For over 100 years the line clearance tree trimmers have existed, woman and men alike working the power lines in ways most people never think of. They are climbing the trees manually or using bucket equipment to get to them, none the less they are working around the power lines, live lines 99% of the time. If that doesn’t take skill and just about the same amount of guts, I don’t know what does. It is not an easy feat, 50+ feet in the air at the mercy of the elements, roping cutting and lowering branches down and away from the power lines in daily maintenance that is done to help keep the power on. Often these men and women are called out on storms, either locally or out of state, for days sometimes weeks, helping to restore power after major storms. They are the men and woman that work with the lineman to keep your lights on. “Our line Brotherhood builds it…We protect it. Line clearance keeping the lights on.”
FACTS ABOUT LINE CLEARANCE TREE TRIMMERS:
NUMBERS: 12,000 IBEW members work as tree trimmers. Signatory contractors generated more than 14 million hours of labor in 2012.
UNION DENSITY: Industry more than 80 percent organized in Pacific Northwest. Much lower percentage organized in other regions. Many employers “double-breasted” — own union and nonunion subsidiaries.
LOCAL UNIONS: More than 50 locals have jurisdiction in the line clearance tree trimming sector.
Chicago Local 9 includes 700 tree trimmers, the majority work for Commonwealth Edison contractors. Work increasing at rate of 20 to 30 new trimmers every year — result of state legislation mandating more trimming in advance of storms.

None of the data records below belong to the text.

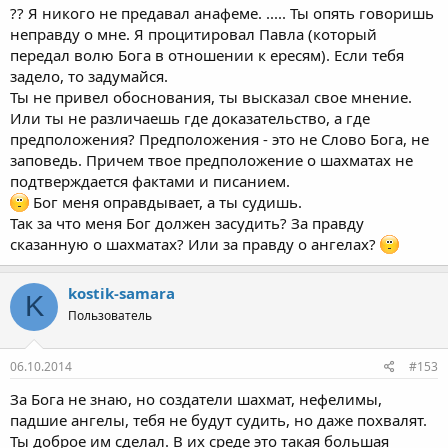
Я не обличаю тебя. Пусть судят тебя твои слова. Мне что до
?? Я никого не предавал анафеме. ..... Ты опять говоришь
того? у меня и своих дел полно
Твои слова подробно
неправду о мне. Я процитировал Павла (который
записаны для суда. Им и будешь говорить о своем видении
передал волю Бога в отношении к ересям). Если тебя
библии. Попробуй убедить их
Я никто, ты Богу скажи, что
задело, то задумайся.
никакого межвидового секса не было, и Он непойми за что
Ты не привел обоснования, ты высказал свое мнение.
держит в аду падших ангелов и большую часть их потомства.
Или ты не различаешь где доказательство, а где
которого опять же "не существует"
предположения? Предположения - это не Слово Бога, не
на нет и суда нет. Вот и сидят там без суда, в аду. Даже Суд
Божий еще надо заслужить! Пока подсудимый не в себе, пусть
заповедь. Причем твое предположение о шахматах не
посидит в КПЗ полвечности. Бог Вечный, никуда не спешит.
подтверждается фактами и писанием.
Подсудимый еще будет умолять, чтоб пришел суд, чтоб
Бог меня оправдывает, а ты судишь.
наконец то вынесли решение по нему,
Так за что меня Бог должен засудить? За правду
сидящему возле геены огненной. Жарко там и нет никакой
сказанную о шахматах? Или за правду о ангелах?
воды.
kostik-samara
K
Пользователь
06.10.2014
#153
За Бога не знаю, но создатели шахмат, нефелимы,
падшие ангелы, тебя не будут судить, но даже похвалят.
Ты доброе им сделал. В их среде это такая большая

SAFETY: Line clearance tree trimming is one of most hazardous occupations in the country according to the National Institute of Safety and Health.
Tree trimming is covered under standards for the logging industry, a very different occupation from the line clearance sector. IP Hill has signed a letter to OSHA endorsing improved safety protections in the industry.
SUBCONTRACTING: Most utility companies rely on subcontractors. Rural Electric Associations, however, usually directly employ 2 or more tree trimmers for small jobs, subcontracting major work.
West Frankfort, Ill., Local 702 employs 275 tree trimmers employed by REAs and seven contractors. The local union maintains nearly 100 percent of line clearance tree trimming work in 11 counties of S.E. Missouri, 28 counties in Illinois and 13 in Southern Indiana.